These cinnamon speculoos cookies (also called Biscoff or spekulaas cookies) are deliciously crispy and fragrant. Their distinctive spicy aroma comes from the addition of a LOT of cinnamon and the caramelizing of the brown sugar. Yummy.
I recently bought one of my favourite French pastry chef’s new book (“Gâteaux“) and immediately spotted the recipe for these cinnamon speculoos cookies. These Belgian cookies are traditionally made in time for St. Nicolas’ Day (on the 6th of December), but are now available to buy all year round.
I often use speculoos for my baking (for instance for the pumpkin cheesecake) as they add a nice cinnamony flavour to the dessert.
Speculoos are easy to make but require some resting time so you need to plan ahead before making them.

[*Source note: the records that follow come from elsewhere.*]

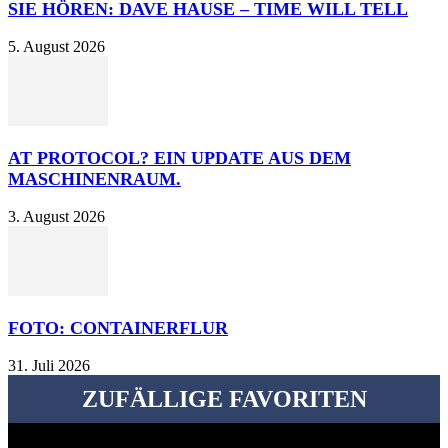
SIE HÖREN: DAVE HAUSE – TIME WILL TELL
5. August 2026
AT PROTOCOL? EIN UPDATE AUS DEM
MASCHINENRAUM.
3. August 2026
FOTO: CONTAINERFLUR
31. Juli 2026
ZUFÄLLIGE FAVORITEN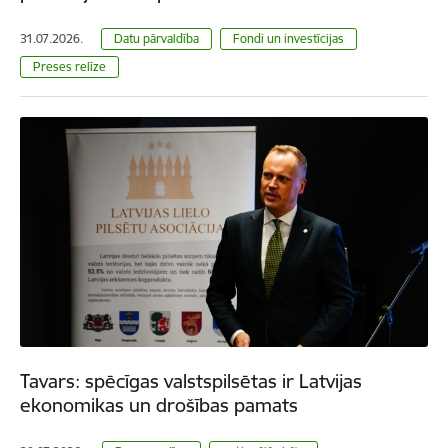
31.07.2026.
Datu pārvaldība
Fondi un investīcijas
Preses relīze
Tavars: spēcīgas valstspilsētas ir Latvijas
ekonomikas un drošības pamats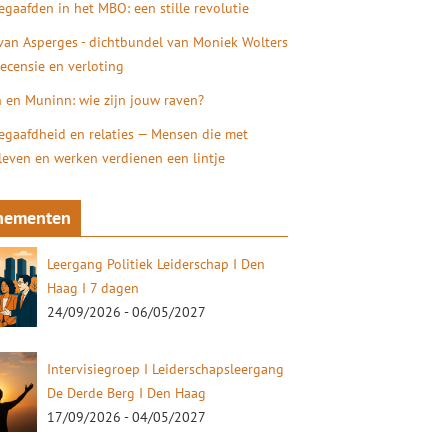
gaafden in het MBO: een stille revolutie
 van Asperges - dichtbundel van Moniek Wolters
recensie en verloting
 en Muninn: wie zijn jouw raven?
gaafdheid en relaties — Mensen die met
 leven en werken verdienen een lintje
nementen
Leergang Politiek Leiderschap I Den
Haag I 7 dagen
24/09/2026 - 06/05/2027
Intervisiegroep I Leiderschapsleergang
De Derde Berg I Den Haag
17/09/2026 - 04/05/2027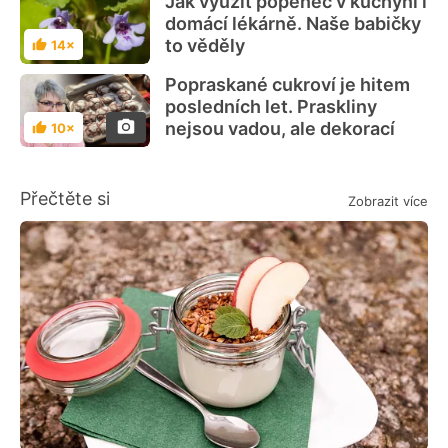
Jak využít popenec v kuchyni i
domácí lékárně. Naše babičky
to věděly
14×
Hodnocení
Popraskané cukroví je hitem
posledních let. Praskliny
nejsou vadou, ale dekorací
10×
Hodnocení
Přečtěte si
Zobrazit více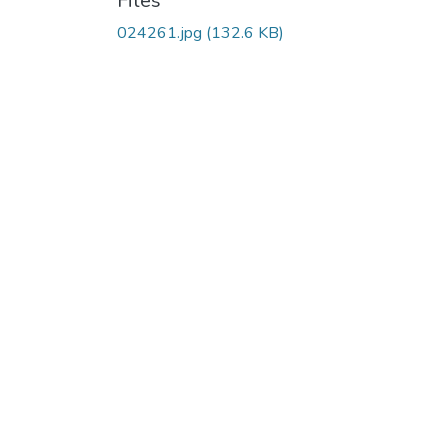
Files
024261.jpg
(132.6 KB)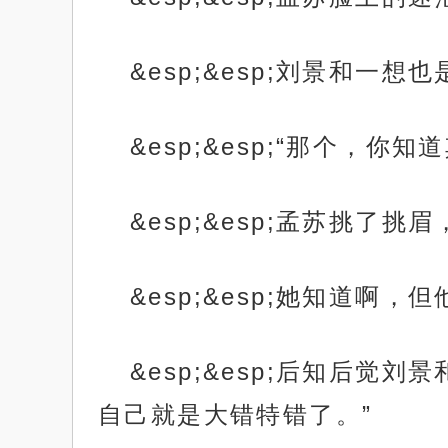
&esp;&esp;刘景和
&esp;&esp;“那个，
&esp;&esp;孟苏挑了挑
&esp;&esp;她知道啊
&esp;&esp;后知后
自己就是大错特错了。”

If you like cinnamon, you’ll enjoy this recipe!
These cinnamon speculoos cookies (also called Biscoff or speculas cookies) are deliciously crispy and fragrant. Their distinctive spicy aroma comes from the addition of a LOT of cinnamon and the caramelizing of the brown sugar. Yummy.
- 20 g eggs about 1/2 egg
- 100 g (1 stick) of butter
- 100 g (1/2 cup) vergeoise sugar or alternatively brown sugar
- 30 g (2 tbsp) granulated sugar
- 200 g (1 2/3 cups) flour
- 6 g (1 tsp) baking powder
- 10 g (2 tsp) of whole milk
- 5-8 g (1 tsp - 1 1/2 tsp) cinnamon
- 1 g salt a pinch of salt
Mix the butter, the white sugar and the vergeoise/brown sugar, then add the egg and the milk.
In a separate bowl, mix the flour, cinnamon, salt and baking powder, then add to the butter/sugar and mix until well combined.
Wrap the dough in cling film and chill in the fridge for 30 min until it becomes firmer (but not too firm or you will not be able to roll it out).
Roll out the dough to 3 mm (0.1 inch) thickness and cut out shapes with a cookie cutter. Leave to dry out at room temperature for 2 hours before baking.
Preheat the oven to 180°C (355F). Bake in the oven for 10 to 15 minutes.